Book notes: White Sun War
Mild spoilers ahead
A fictional account of a military history about a war between China and the US and allied forces over Taiwan set in 2028.
I generally enjoyed this book (the narrative was compelling) and found it to be an easy way to develop a feel for the general geography and challenges that a come with a Taiwan conflict.
The device for this book is really clever. The actual book is obviously about events that haven't yet happened and are in the future. But within the book, the author mentions the decision to write this as a narrative history a la Killer Angels as a way of bringing the "historical" people within it to life for a new generation. This confusing to recount but is quite clever within the book.
As of the end of 2023 (and I guess early 2024), the book feels remarkably current.
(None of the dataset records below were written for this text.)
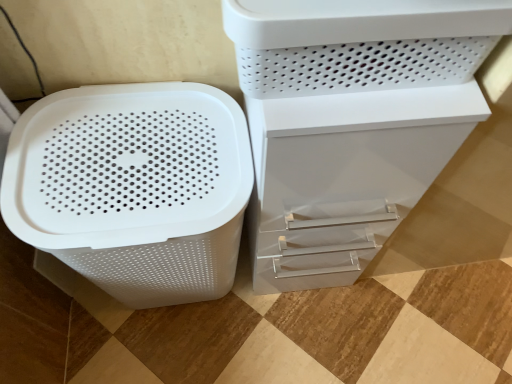 Question: From a real-world perspective, is white plastic file cabinet at center positioned under white plastic container at upper right based on gravity?

Choices:
 (A) no
 (B) yes

Answer: (B)

Question: Is white plastic file cabinet at center positioned with its back to white plastic container at upper right?

Choices:
 (A) no
 (B) yes

Answer: (A)

Question: Is white plastic file cabinet at center smaller than white plastic container at upper right?

Choices:
 (A) no
 (B) yes

Answer: (A)

Question: From the image's perspective, is white plastic file cabinet at center below white plastic container at upper right?

Choices:
 (A) no
 (B) yes

Answer: (B)

Question: Is white plastic file cabinet at center not inside white plastic container at upper right?

Choices:
 (A) no
 (B) yes

Answer: (B)

Question: In the image, is white plastic container at upper right on the left side or the right side of white plastic file cabinet at center?

Choices:
 (A) left
 (B) right

Answer: (A)

Question: Considering their positions, is white plastic container at upper right located in front of or behind white plastic file cabinet at center?

Choices:
 (A) front
 (B) behind

Answer: (A)

Question: Is point (424, 34) closer or farther from the camera than point (457, 140)?

Choices:
 (A) farther
 (B) closer

Answer: (B)

Question: Looking at the image, does white plastic container at upper right seem bigger or smaller compared to white plastic file cabinet at center?

Choices:
 (A) big
 (B) small

Answer: (B)

Question: From the image's perspective, is white matte plastic basket at left located above or below white plastic container at upper right?

Choices:
 (A) above
 (B) below

Answer: (B)

Question: Is white matte plastic basket at left wider or thinner than white plastic container at upper right?

Choices:
 (A) thin
 (B) wide

Answer: (B)

Question: In the image, is white matte plastic basket at left positioned in front of or behind white plastic container at upper right?

Choices:
 (A) behind
 (B) front

Answer: (A)

Question: Considering the positions of white matte plastic basket at left and white plastic container at upper right in the image, is white matte plastic basket at left bigger or smaller than white plastic container at upper right?

Choices:
 (A) small
 (B) big

Answer: (B)

Question: From a real-world perspective, is white plastic file cabinet at center above or below white plastic container at upper right?

Choices:
 (A) above
 (B) below

Answer: (B)

Question: In terms of height, does white plastic file cabinet at center look taller or shorter compared to white plastic container at upper right?

Choices:
 (A) tall
 (B) short

Answer: (A)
There's lots in it about Ukraine and Russia that feels like it could've been written ~a week ago.
One of the most interesting aspects of the book to me was the degree to which fooling the other side's AI through feeding it false data is the key to victory. You can't beat the algorithm, but you can misdirect it.
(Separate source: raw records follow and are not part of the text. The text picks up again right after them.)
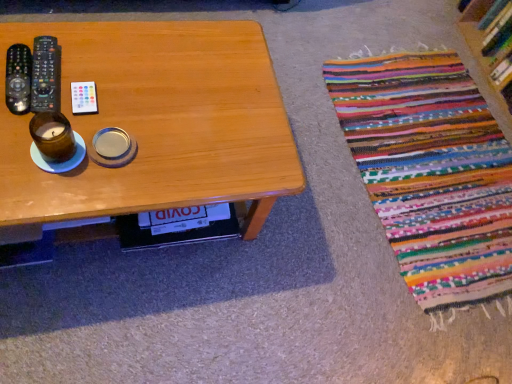 Locate an element on the screen. free space between wooden table at center and multicolored woven rug at lower right is located at coordinates (296, 228). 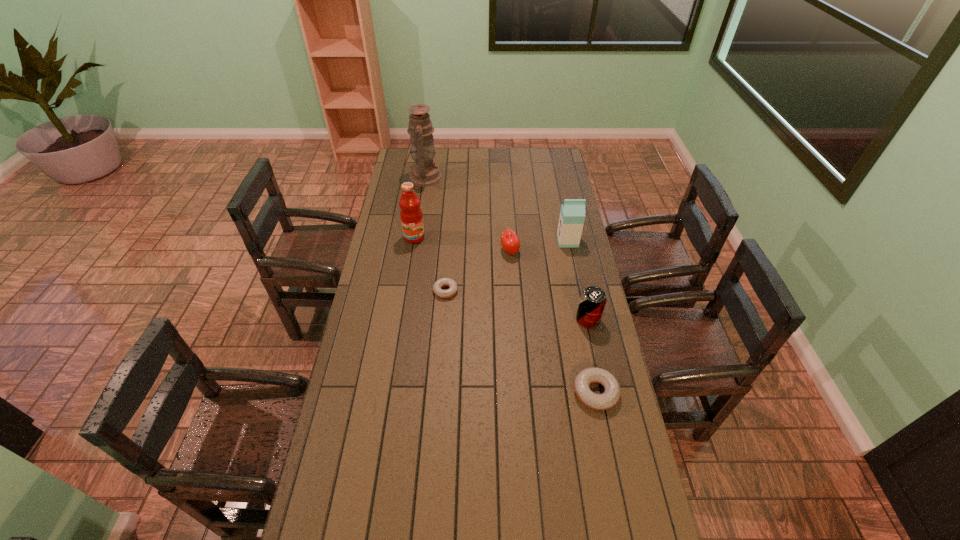 Please determine a free point for an extra doughnut to ensure balance. Please provide its 2D coordinates. Your answer should be formatted as a tuple, i.e. [(x, y)], where the tuple contains the x and y coordinates of a point satisfying the conditions above.

[(514, 336)] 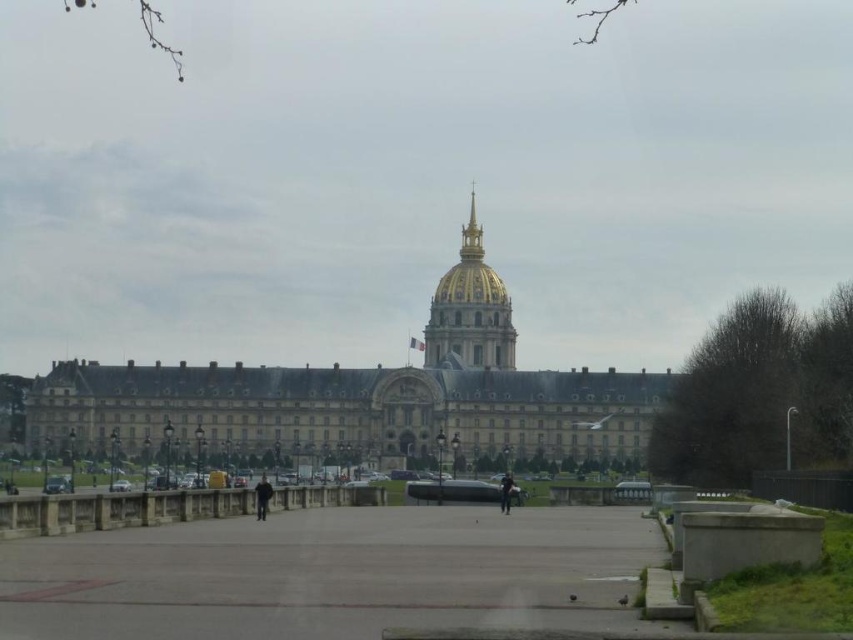 Question: Which of the following is the closest to the observer?

Choices:
 (A) (260, 512)
 (B) (508, 483)
 (C) (474, 419)

Answer: (A)

Question: Can you confirm if dark gray stone building at center is positioned above black fabric person at center?

Choices:
 (A) yes
 (B) no

Answer: (A)

Question: Which of the following is the closest to the observer?

Choices:
 (A) dark gray stone building at center
 (B) black fabric person at center
 (C) black matte jacket at center

Answer: (C)

Question: Is dark gray stone building at center bigger than black matte jacket at center?

Choices:
 (A) yes
 (B) no

Answer: (A)

Question: Which object appears farthest from the camera in this image?

Choices:
 (A) black fabric person at center
 (B) dark gray stone building at center

Answer: (B)

Question: Is dark gray stone building at center bigger than black matte jacket at center?

Choices:
 (A) yes
 (B) no

Answer: (A) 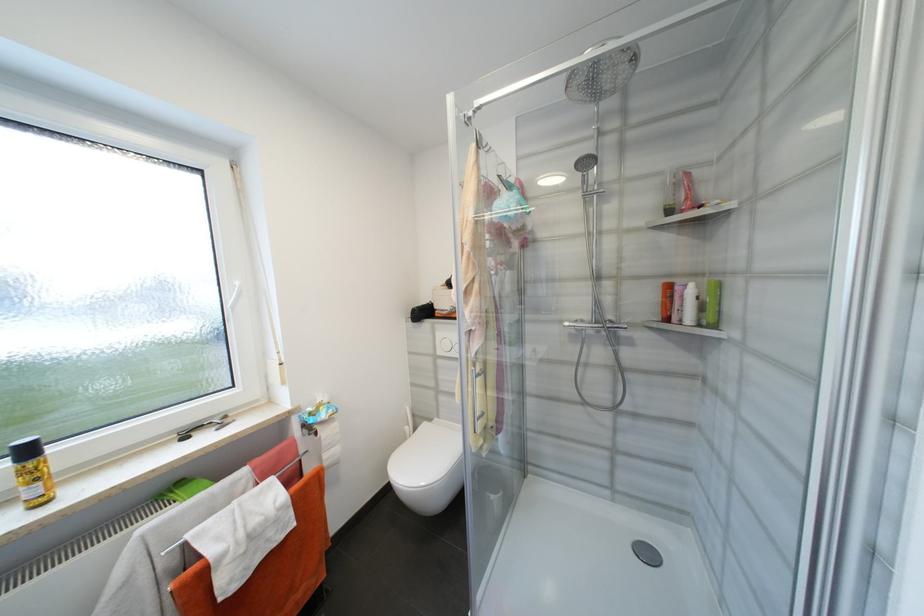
Space Force features prominently. I wonder how true to life this part is.
For about the first ~1/3 of the book there's a lot of discussion about "bespoke algorithms", which made me chuckle. What does that even mean?
I wish I had as much faith in US industrial capacity as the author does!
The ending felt like the author decided he was done. It made me think that the most likely equilibrium for such a conflict was a stalemate where China can't quite be pushed off the island but also can't quite control it.